───── PROVIDED DATA

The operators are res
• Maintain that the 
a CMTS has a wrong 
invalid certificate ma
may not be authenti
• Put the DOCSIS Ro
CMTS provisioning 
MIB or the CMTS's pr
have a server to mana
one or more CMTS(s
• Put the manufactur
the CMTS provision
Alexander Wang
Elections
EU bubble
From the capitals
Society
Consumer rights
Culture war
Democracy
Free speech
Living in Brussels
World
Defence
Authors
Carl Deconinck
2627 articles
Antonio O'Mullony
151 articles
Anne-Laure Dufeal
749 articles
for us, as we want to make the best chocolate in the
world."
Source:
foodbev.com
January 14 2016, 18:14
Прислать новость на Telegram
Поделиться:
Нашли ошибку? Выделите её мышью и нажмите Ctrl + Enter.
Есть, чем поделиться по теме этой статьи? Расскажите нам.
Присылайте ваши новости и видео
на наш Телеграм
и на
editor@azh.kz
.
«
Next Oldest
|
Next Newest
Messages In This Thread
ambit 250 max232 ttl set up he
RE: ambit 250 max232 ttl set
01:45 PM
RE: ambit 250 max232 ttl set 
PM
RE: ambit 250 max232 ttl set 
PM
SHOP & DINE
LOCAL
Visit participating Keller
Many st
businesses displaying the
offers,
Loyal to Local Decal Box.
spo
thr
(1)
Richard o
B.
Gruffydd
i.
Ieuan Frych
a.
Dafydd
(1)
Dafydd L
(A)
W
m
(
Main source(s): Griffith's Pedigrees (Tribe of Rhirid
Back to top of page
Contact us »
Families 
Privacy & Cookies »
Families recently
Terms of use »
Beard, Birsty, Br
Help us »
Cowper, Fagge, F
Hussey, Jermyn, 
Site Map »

──────────
───── PROVIDED DATA

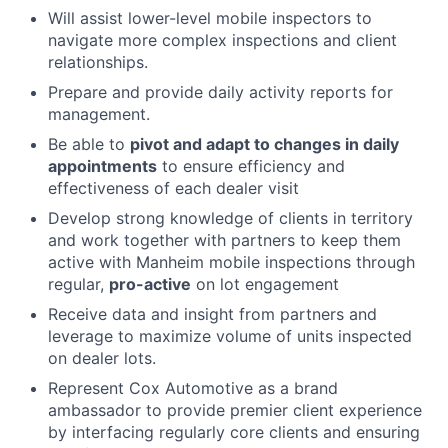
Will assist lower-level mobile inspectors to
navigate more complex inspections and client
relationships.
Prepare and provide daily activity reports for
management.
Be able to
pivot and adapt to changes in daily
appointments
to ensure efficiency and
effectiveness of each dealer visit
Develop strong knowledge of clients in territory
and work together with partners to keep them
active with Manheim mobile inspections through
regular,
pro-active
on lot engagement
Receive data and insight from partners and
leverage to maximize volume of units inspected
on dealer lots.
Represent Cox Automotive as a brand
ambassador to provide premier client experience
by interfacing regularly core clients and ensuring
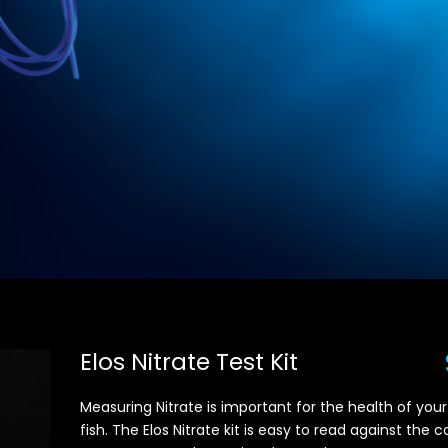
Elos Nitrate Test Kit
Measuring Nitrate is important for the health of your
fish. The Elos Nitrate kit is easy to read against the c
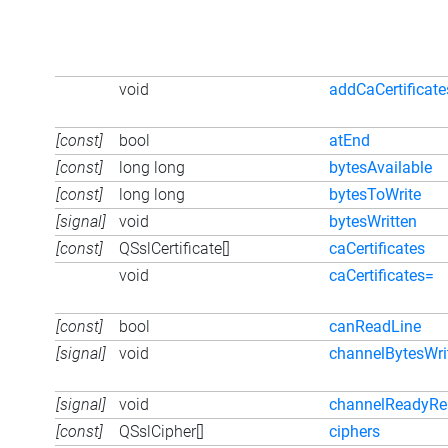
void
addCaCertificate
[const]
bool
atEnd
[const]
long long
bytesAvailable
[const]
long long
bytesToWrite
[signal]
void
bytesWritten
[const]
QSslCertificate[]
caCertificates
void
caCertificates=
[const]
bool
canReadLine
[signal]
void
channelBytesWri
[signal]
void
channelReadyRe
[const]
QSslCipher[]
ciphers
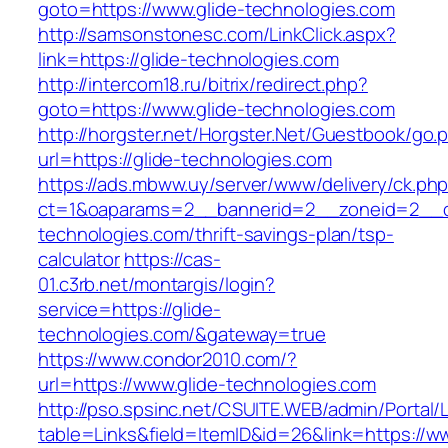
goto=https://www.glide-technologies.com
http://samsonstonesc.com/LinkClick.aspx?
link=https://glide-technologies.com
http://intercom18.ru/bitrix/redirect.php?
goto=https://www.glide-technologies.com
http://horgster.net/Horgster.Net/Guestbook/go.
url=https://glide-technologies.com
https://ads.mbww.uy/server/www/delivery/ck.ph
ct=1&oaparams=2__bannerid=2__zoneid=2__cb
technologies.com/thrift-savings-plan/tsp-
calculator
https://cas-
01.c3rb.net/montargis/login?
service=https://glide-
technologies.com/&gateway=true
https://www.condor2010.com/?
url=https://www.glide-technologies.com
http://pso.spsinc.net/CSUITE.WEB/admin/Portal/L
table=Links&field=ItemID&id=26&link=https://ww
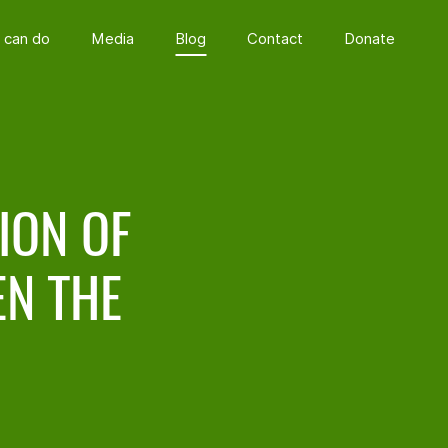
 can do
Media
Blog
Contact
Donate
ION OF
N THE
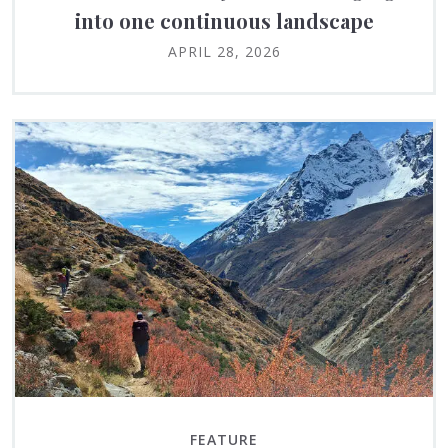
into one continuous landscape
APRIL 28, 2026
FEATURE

──────────

**TASK INSTRUCTIONS:**
How many lines of the listing above contain the string "ambit"? Answer with the number alone.

**COMPLETED EXERCISE:**
4